WisBusiness: Janesville leaders still see potential future for GM plant

By Brian E. Clark

WisBusiness.com

JANESVILLE — Business, labor and civic leaders said Wednesday afternoon they’ve received positive feedback from GM leaders on their proposal to keep the automaker’s assembly plant open here.

But they acknowledge all their efforts may be for naught if Congress does not approve a $14 billion temporary bailout plan that would help keep GM afloat until early 2009. In Washington D.C. Wednesday evening, the House approved the proposal, but the emergency bailout remains in peril from Senate Republicans who oppose it.

Speaking at a Competitive Wisconsin board meeting, Tim Cullen — a former state Senate majority leader and a current Janesville school board member — said he hopes the plant will be retooled to produce fuel-efficient cars.

“Right now though, General Motors has other things to worry about,” said Cullen, who also served as a secretary of the Wisconsin Department of Health and Social Services. He leads the effort to keep GM in Janesville with former UAW Local 95 President Brad Dutcher.

“First, GM has to survive,” Cullen said bluntly.

“Still, I’m optimistic and I look forward to meeting with them again during the first quarter of next year. We will keep pushing this until they say ‘yes’ or ‘no.’”

Cullen declined to detail any specifics of the plan presented to GM, which was crafted by a broad-based coalition that included business leaders, plus state and local officials and the UAW.

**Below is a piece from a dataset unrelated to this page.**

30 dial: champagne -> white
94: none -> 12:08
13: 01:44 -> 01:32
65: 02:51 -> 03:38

“If GM acccepts it, we’ll reveal the details,” he told a questioner. “If not, it will never become public. We just don’t want people picking it apart now.’

Mike Sheridan, incoming state Assembly speaker and another former UAW Local 95 president, said he believes the $120 million in annual savings offered by his union is a key part of the plan.

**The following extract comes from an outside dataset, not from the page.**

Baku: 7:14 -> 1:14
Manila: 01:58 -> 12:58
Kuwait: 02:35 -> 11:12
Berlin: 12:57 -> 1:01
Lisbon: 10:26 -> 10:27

He said the savings come from work rule, overtime and other changes to the UAW contract. He declined to call them concessions.

“I have to admit, we had some pretty archaic rules where which you’d have hundreds of people coming in on Sundays when there was no work and they’d just sit around,” he said.

“At that time, we had GM over a barrel because we had great products (SUVs) that were hot, but that’s not the case anymore,” he said.

Sheridan said he met last week in Washington D.C. with GM CEO Rick Wagoner and GM Vice President Ken Cole. He called the meetings positive and said it was Cole who told him that GM wants to give Janesville a product to produce.

“I think we could offer a model contract for other locals,” Sheridan said. “But with a product, that won’t happen. They won’t be able to use us as leverage.”

In addition to Cullen and Sheridan, other speakers at the gathering included Ken Hess with Illinois-based NKF Consulting, state Sen. Judy Robson, D-Beloit and Commerce Secretary Dick Leinenkugel.

Hess worked on the package presented to GM and said Wagoner described it as “the best he’d ever seen.”

But Hess said that did not mean that GM would keep the Janesville plant operating, or that GM would be able to avoid bankruptcy.

Hess also told the group Wisconsin needs to do a better job of marketing itself if it wants to attract new businesses to the state. And he said the $150,000 budget for Forward Wisconsin was miserly compared to what other states budget to sell themselves.

Robson said she fully backs the plans to keep GM in Janesville, but lamented its current weakness and the overall condition of the economy.

Regardless of what happens to GM, she said Janesville will make it through the recession and emerge as an attractive place to do business.

Robson told the business leaders she does not believe the state can “tax cut and deregulate its way out of this downturn.” She also said the state needs to invest in education, renewable energy, universal health care, regional transportation intitiatives and broadband.

But she lamented that the downturn in the economy may make it difficult to achieve those goals, even though Democrats now control the Legislature and the governor’s office.

“It’s like we finally got the keys to the bus and there’s no gas,” she said after her speech.

Leinenkugel, who has been on the job for two months, said he will need the support of Competitive Wisconsin to help turn the state’s economy around and fix its current $5.4 billion budget deficit.

But he said Commerce will be hard hit by projected cuts of 12.5 percent next year.

Still, he said he is excited about his new job and promised to reorganize and streamline the agency’s business development efforts.